Saturday, January 5, 2013

PSA testing: excerpts from a roundtable discussion

Last fall, the editor of the Journal of Lancaster General Hospital invited me to participate in a roundtable discussion of implications of recent evidence on the prostate-specific antigen (PSA) test. An edited transcript of that discussion appears as an article in the Winter 2012 issue of the journal. Thanks to oncologist Randall Oyer, MD and urologist Paul Sieber, MD for a valuable and insightful discussion. Read the whole article, if you can; key excerpts from my side of the transcript are included below.

On the conflicting PLCO and ERSPC randomized trials of PSA-based screening:

I think a lot of people in the urology community sort of dismissed the PLCO and said it was hopelessly contaminated and we should just pay attention to the ERSPC; conversely, there might be people saying “we should only pay attention to the PLCO because it is the U.S. study.” I think both studies have things to tell us, and the truth is somewhere in between.

It’s important to emphasize that in the PLCO study, the “contamination” caused by opportunistic screening in the control group would have narrowed any apparent differences between the controls and the study group, and would have minimized any apparent benefit in the study group. Also, “contamination” would not cause what the PLCO continues to show, namely that there seems to be more harm from the screening than good. Furthermore, you would think that even if “contamination” made the benefit seem smaller than it really is, if you followed the groups long enough any real benefit would show up. But that hasn’t happened.

With the ERSPC, there are concerns about the variation among individual countries in the trial. A few had very impressive results while several of the others didn’t show a statistically significant benefit. The variation is problematic because, at least in the Goteborg Sweden portion of the ERSPC, which was published separately because its results were so impressive, men in the group assigned to screening were – for obscure reasons – more likely [than those in the control group who were diagnosed with prostate cancer] to get their treatment from university centers. That doesn’t necessarily mean they got better care, but it is a little bit problematic.

On the intersection of lead-time bias and clinical experience:

The observation that the practice of urologists has changed is obviously not something we can experience as primary care physicians, but their experience of seeing more men with treatable cancers can be misleading in that overall we are diagnosing more men with prostate cancer than we did before. Many of these are men who never would have found out they had prostate cancer. It is estimated that up to 50% of men in the ERSPC study were over-diagnosed in that their prostate cancer probably would not have presented in their lifetime. So it dilutes the groups because you are adding a lot of men who thought they were healthy, but as a result of the screening they have been diagnosed with prostate cancer. We treat the prostate cancer and feel good about it because these men do well, but maybe they would have done well anyway.
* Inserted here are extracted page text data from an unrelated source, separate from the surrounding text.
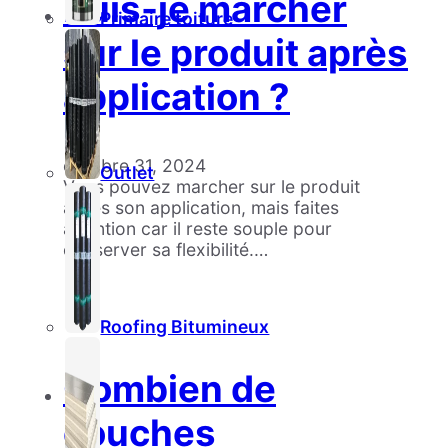
Puis-je marcher
Primaire toiture
sur le produit après
application ?
octobre 31, 2024
Outlet
Vous pouvez marcher sur le produit
après son application, mais faites
attention car il reste souple pour
conserver sa flexibilité.…
Roofing Bitumineux
Combien de
couches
On the challenges of measuring morbidity in prostate cancer:

Morbidity is important but it is very, very hard to measure in an unbiased way in a screening trial. We actually looked for that information in 2008; we discussed a center in the ERSPC that tried to measure cancer metastases as an outcome and, in fact, showed that men in the control group were more likely to have metastatic prostate cancer than men in the screening group.

The problem is that it is hard to avoid bias when you are measuring that, because although for some men metastasis would present as bone pain, and then you would do appropriate diagnostic studies to confirm the diagnosis, for others the reason they had a metastasis discovered was because their physician knew they had prostate cancer and then ordered a bone scan and found it, though the patient didn’t have any symptoms. That would be more likely to occur in the screening group because they are the ones who are getting PSA tests, whereas in the control group you could have men walking around for some time who wouldn’t know that they had metastatic prostate cancer. So, I agree that if we could measure the morbidity it would be an important outcome, but it is very challenging to do that and be assured that we are not overweighting it on one side or the other.

On screening younger and "high risk" men (e.g., African Americans)

Young men have longer life expectancies, and theoretically would be more likely to benefit [from PSA screening], but I don’t think we know enough about the differences between the tumors that young men get versus the tumors that older men get. There was an intriguing finding in the ERSPC that men between 50 and 54 actually did not experience a decrease in mortality from prostate screening. Though that may have been an artifact of statistical power related to how many men were in that group, it does suggest that it may not be correct to automatically think that the younger the men are, the more likely they are to benefit.

We often tell African-American men and men with a family history, “you are at high risk and you should get screened.” The problem is that although they are indeed at higher risk, we are not certain that we can benefit them more by screening. Even though it sounds intuitive to say “well they are at higher risk, they should be targeted for screening," none of the trials have shown more benefit from screening in those patients than in the general population.

For physicians who don't want to abandon PSA screening:

I hope that, at a minimum, even if people don’t follow the [U.S. Preventive Services] Task Force recommendations and completely discontinue prostate screening, we will have improved the quality of discussions the patients are supposed to be having with their physicians about what their risk is, what outcomes they value, and what they are willing to endure to make sure that they don’t develop late stage prostate cancer.